How to load a pretrained model that uses Sequential?

wmd · April 30, 2024, 12:30am

I have trained a model that uses Sequential. I now want to load that model to use as pretrained weights in a new model. Both the trained model and the model I am about to train have the same model definition. This is how I save the model:

torch.save(model.state_dict(), 'my_model')

Standard loading does not work:

weight_file = 'weights/my_model.pth'
weights = torch.load(weight_file)
self.load_state_dict(weights)

This gives the error:

Unexpected key(s) in state_dict
Missing key(s) in state_dict

I know that the popular solution to state_dict issues is to do this:

weight_file = 'weights/my_model.pth'
weights = torch.load(weight_file)
state_dict = weights['state_dict']
new_state_dict = OrderedDict()
for k, v in state_dict.items():
  name = k[7:] # remove `module.`
  new_state_dict[name] = v
  self.load_state_dict(new_state_dict)

This gives the error:

KeyError: 'state_dict'

Does anyone have an example of how I can load my model correctly?

ptrblck · April 30, 2024, 1:31am

nn.Sequential models should not cause any issues in saving and loading state_dicts.
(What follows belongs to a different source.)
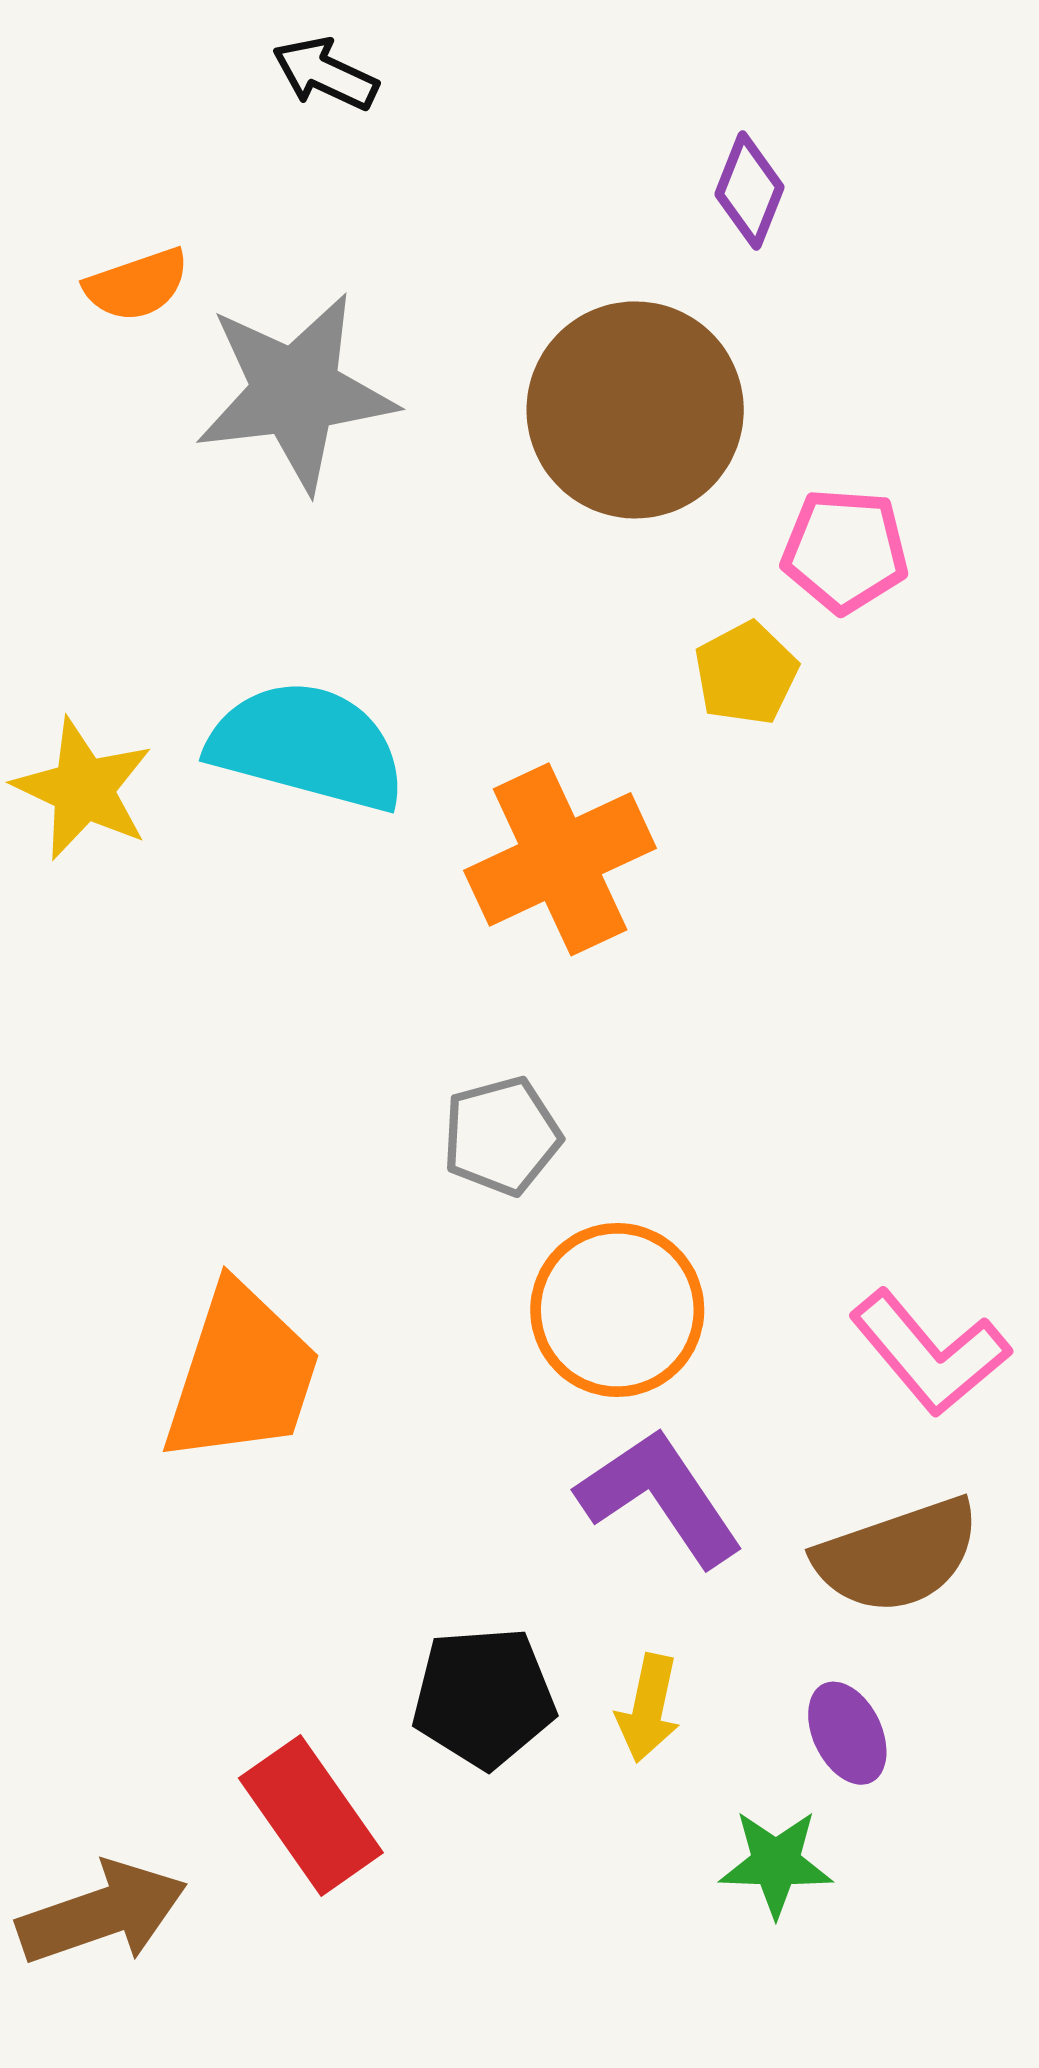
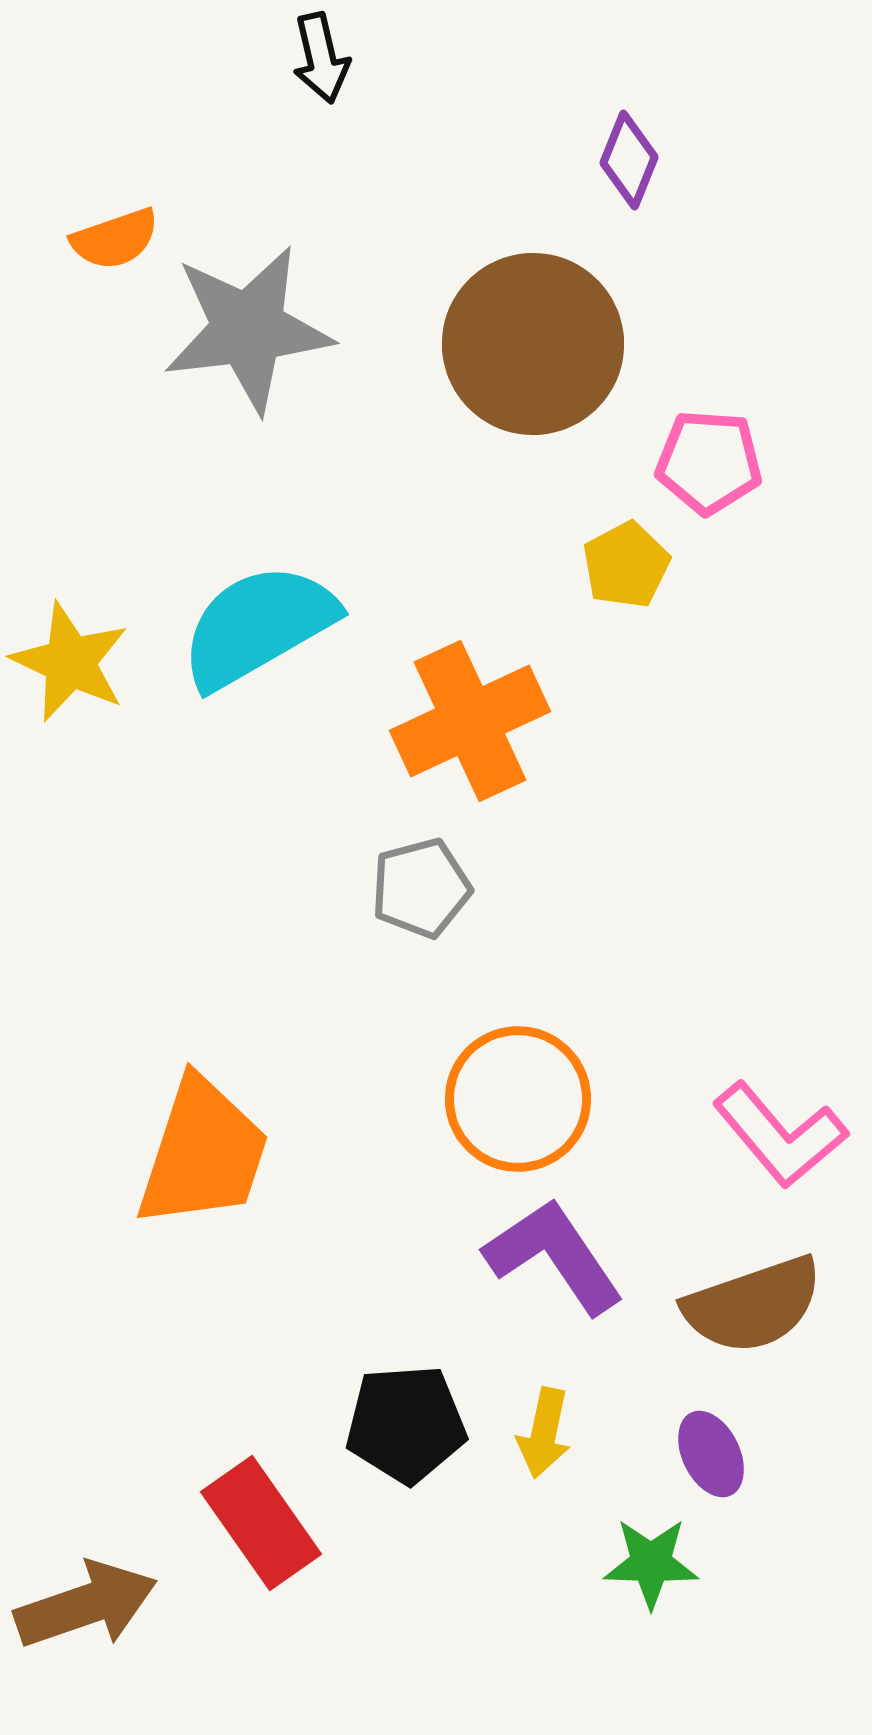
black arrow: (325, 74) -> (321, 58), moved, turned -128
cyan semicircle: (307, 746) -> (258, 626), turned -45
gray pentagon: (502, 1136) -> (421, 888), moved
Could you post a minimal and executable code snippet reproducing the issue?

wmd · April 30, 2024, 1:34am

A minimal example might be difficult to do. However, this is the model that I am using:

https://github.com/kytimmylai/DFUC2022/blob/main/lib/kingnet.py

wmd · April 30, 2024, 1:41am

Note that in that code, ImageNet-1K weights are loaded. The weights are loaded without error. However, when I change the weights to a model I have trained using the same model definition, I get the errors I posted in the OP.

ptrblck · April 30, 2024, 2:03pm

Could you post the model creation causing the issue?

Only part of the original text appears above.